Stando a quanto riportato dal Corriere della Sera, l’episodio potrebbe essere rievocato nelle prossime udienze del processo. Infatti, non si esclude che la difesa possa usarlo per dimostrare che non sarebbe in grado di controllarsi, al punto da reagire mettendo le mani al collo di chi lo contraddice. La modalità dell’aggressione al compagno di cella è, infatti, simile a quella del duplice omicidio. Il 4 gennaio 2021 dopo una lite col padre Peter, Benno Neumair prese un cordino e lo strangolò. Ma la circostanza della lite è riferita solo dallo stesso imputato, quindi non ci sono riscontri oggettivi. Peraltro, la versione dell’omicidio d’impeto non viene ritenuta credibile né dalla procura né dagli avvocati di parte civile, secondo cui fu invece un delitto premeditato.

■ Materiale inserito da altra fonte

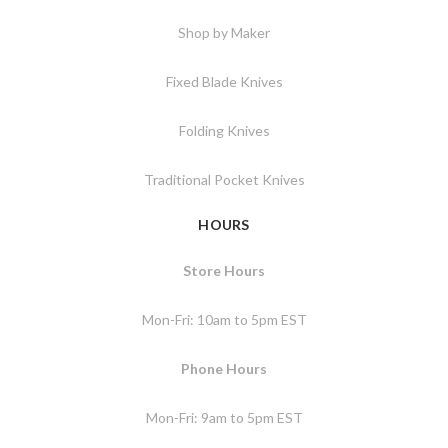
Shop by Maker
Fixed Blade Knives
Folding Knives
Traditional Pocket Knives
HOURS
Store Hours
Mon-Fri: 10am to 5pm EST
Phone Hours
Mon-Fri: 9am to 5pm EST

BENNO NEUMAIR, LA PERIZIA DELLA PSICHIATRA ANNA PALLESCHI
Anche per la psichiatra Anna Palleschi, che ha realizzato la consulenza di parte civile, Benno Neumair non aveva bisogno di una lite per uccidere il padre. Infatti, la sua perizia non coincide con quella dei tre periti nominati dal gip, secondo cui il giovane sarebbe stato incapace di intendere e di volere in occasione del primo omicidio. Per Palleschi non avrebbe agito per un discontrollo di impulsi, ma l’omicidio sarebbe «un’azione di ritorsione, un tentativo disperato di prendere il controllo e proteggere la propria autostima». Quindi, sapeva cosa faceva. Per la psichiatra è affetto da un disturbo narcisistico di personalità, che però non incide sulla sua capacità di intendere e di volere. «Lui era lucido quando uccise i genitori. Per molti sarebbe rassicurante pensare che chiunque commetta delitti efferati soffra sempre di disturbi mentali, ma non è così: può uccidere anche chi non ha delle patologie, come in questo caso. Anche nei test psichiatrici cui era stato sottoposto nella perizia, Benno dimostrò di controllare adeguatamente i propri impulsi», ha dichiarato la psichiatra in aula, come riportato dal Corriere.
Inoltre, si è detta convinta che non sia pentito: «Preoccuparsi delle conseguenze per gli altri delle sue azioni non fa parte del suo modo di stare al mondo. Lui pensa solo alle conseguenze per sé stesso, come si è notato anche durante la perizia quando dimostrava molta preoccupazione per il proprio futuro in carcere ma non per la morte dei genitori». Ritiene altresì che Benno Neumair sia capace di simulare le emozioni pur di raggiungere i suoi obiettivi: «In una circostanza riferì la falsa notizia del suicidio di una sua fidanzata, mostrandosi molto triste, ma era tutto falso e serviva solo ad ottenere un permesso dal lavoro».